Estimate the scale of Application: In this step must estimate the traffic that could hit our application.
assume that we have 2 billion users and 400 million are the daily active users.
at max they would be sharing 50 messages a day.
so the Average messages per day = 400 million x 50, which is 20 Billion
20 billion messages per day.
the write queries per second would be 20 billion / 86400, and assume the read queries can be 4 times more of write queries.
lets calculate the message content :
-
so 200 bytes x 200 billion is equal to 4000 GB, meaning 4TB messages per day. By this figure we can say that Database sharding is needed.
Design Trade offs: By the CAP theorem we must go with any one, availability or consistency. In this application I prefer to go with consistency because i do not want my application to be eventually consistent meaning if any message is sent by the user and he gets a acknowledgement after 5 mins that the message which the user tried to send got failed that not a pleasant experience i believe.
So i want my application to be reasonably low in latency, consistency high and availability compromised.
Design Deep dive :
API design :
(a) sendMessage(sender_id,conversation_id,text, message_id,meta-data,timestamp);
(b) getConversationList(user_id,offset,limit);
(c) getMessages(user_id, conversation_id,offset,limit);
here the sendMessage api is just a simple post request, i prefer the conversation_id rather than receiver_id because in group chats there would be many receivers for a message, so i assumed every chat as a conversation, refer it with a id.
getConversationList, here its a fetch api or get api, which is responsible to fetch all the conversation list the user have.
getMessages, here its again a get api, which would get the messages of a particular conversation.
Data Base Sharding and the Sharding keys : I have selected the data base as NoSql because the message content can vary.
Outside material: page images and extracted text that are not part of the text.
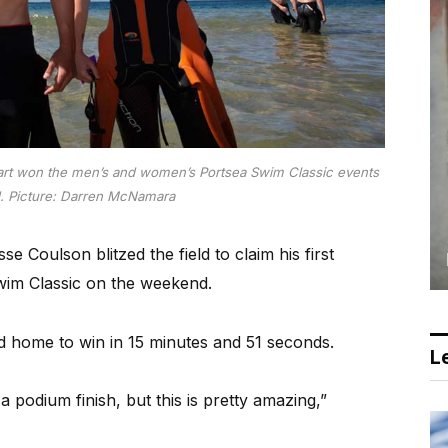
t won the men’s and women’s Portsea Swim Classic events
d.
Picture: Darren McNamara
oulson blitzed the field to claim his first
Swim Classic on the weekend.
d home to win in 15 minutes and 51 seconds.
Le
 a podium finish, but this is pretty amazing,”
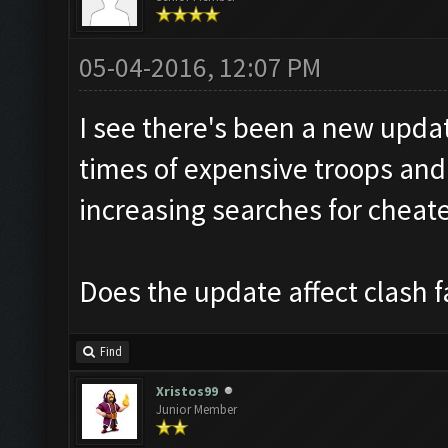
05-04-2016, 12:07 PM
I see there's been a new updat
times of expensive troops and 
increasing searches for cheate
Does the update affect clash f
Find
Xristos99
Junior Member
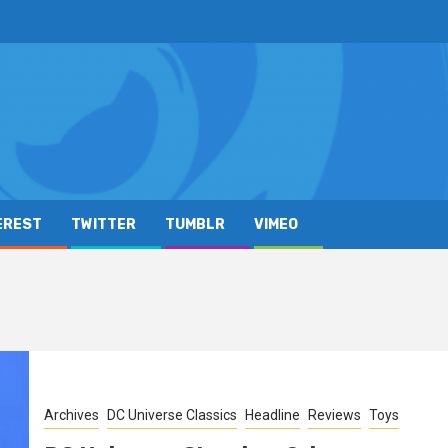
EREST
TWITTER
TUMBLR
VIMEO
Archives
DC Universe Classics
Headline
Reviews
Toys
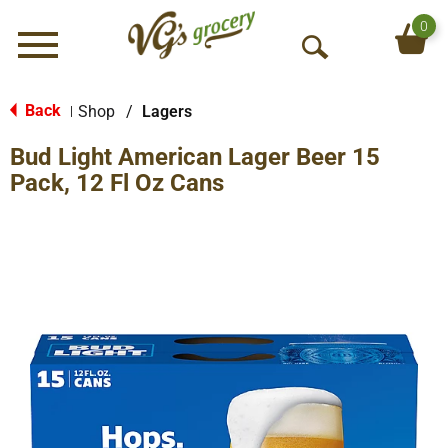
0
Menu
O
p
e
Back
Shop
/
Lagers
|
n
Bud Light American Lager Beer 15
S
e
Pack, 12 Fl Oz Cans
a
r
c
h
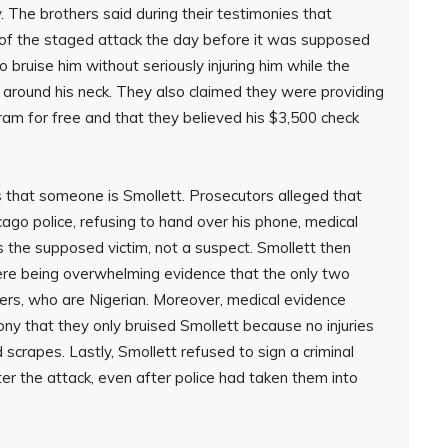
. The brothers said during their testimonies that
 of the staged attack the day before it was supposed
 bruise him without seriously injuring him while the
 around his neck. They also claimed they were providing
ram for free and that they believed his $3,500 check
 that someone is Smollett. Prosecutors alleged that
ago police, refusing to hand over his phone, medical
the supposed victim, not a suspect. Smollett then
ere being overwhelming evidence that the only two
ers, who are Nigerian. Moreover, medical evidence
ny that they only bruised Smollett because no injuries
scrapes. Lastly, Smollett refused to sign a criminal
er the attack, even after police had taken them into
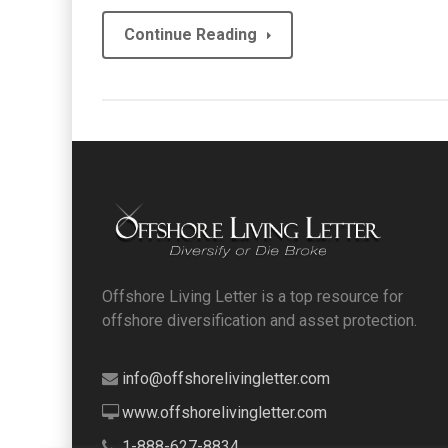
Continue Reading
Offshore Living Letter is a top resource for
offshore diversification and asset protection.
info@offshorelivingletter.com
www.offshorelivingletter.com
1-888-627-8834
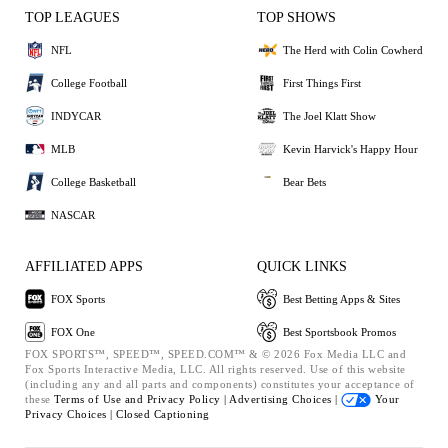
TOP LEAGUES
TOP SHOWS
NFL
The Herd with Colin Cowherd
College Football
First Things First
INDYCAR
The Joel Klatt Show
MLB
Kevin Harvick's Happy Hour
College Basketball
Bear Bets
NASCAR
AFFILIATED APPS
QUICK LINKS
FOX Sports
Best Betting Apps & Sites
FOX One
Best Sportsbook Promos
FOX SPORTS™, SPEED™, SPEED.COM™ & © 2026 Fox Media LLC and
Fox Sports Interactive Media, LLC. All rights reserved. Use of this website
(including any and all parts and components) constitutes your acceptance of
these
Terms of Use and
Privacy Policy |
Advertising Choices |
Your
Privacy Choices |
Closed Captioning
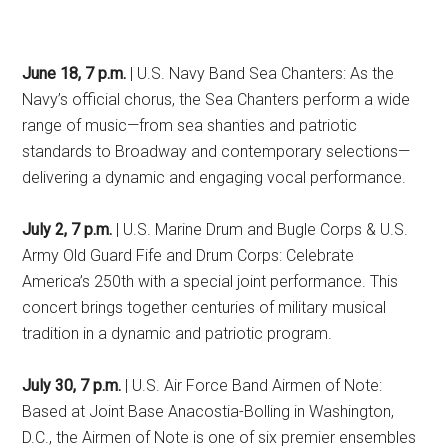
June 18, 7 p.m.
| U.S. Navy Band Sea Chanters: As the
Navy’s official chorus, the Sea Chanters perform a wide
range of music—from sea shanties and patriotic
standards to Broadway and contemporary selections—
delivering a dynamic and engaging vocal performance.
July 2, 7 p.m.
| U.S. Marine Drum and Bugle Corps & U.S.
Army Old Guard Fife and Drum Corps: Celebrate
America’s 250th with a special joint performance. This
concert brings together centuries of military musical
tradition in a dynamic and patriotic program.
July 30, 7 p.m.
| U.S. Air Force Band Airmen of Note:
Based at Joint Base Anacostia-Bolling in Washington,
D.C., the Airmen of Note is one of six premier ensembles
I have divided the database into three sections. user data collection ii. conversation data collection iii. latest conversation data collection.
User data sharding key : for user data collection I have chosen the user_id as the sharding key, so any query related to the user data would be a intra shard query.
Conversation data sharding key : for conversation data collection I have chosen conversation_id as the sharding key. This would make any query regarding a particular conversation as intra shard query.
Latest Conversation data sharding key : for latest conversation data collection I have chosen user_id as the sharding key. This would make the query which will fetch the conversations the user is involved in as a intra shard query.
Web sockets are used for the latest update on any conversations.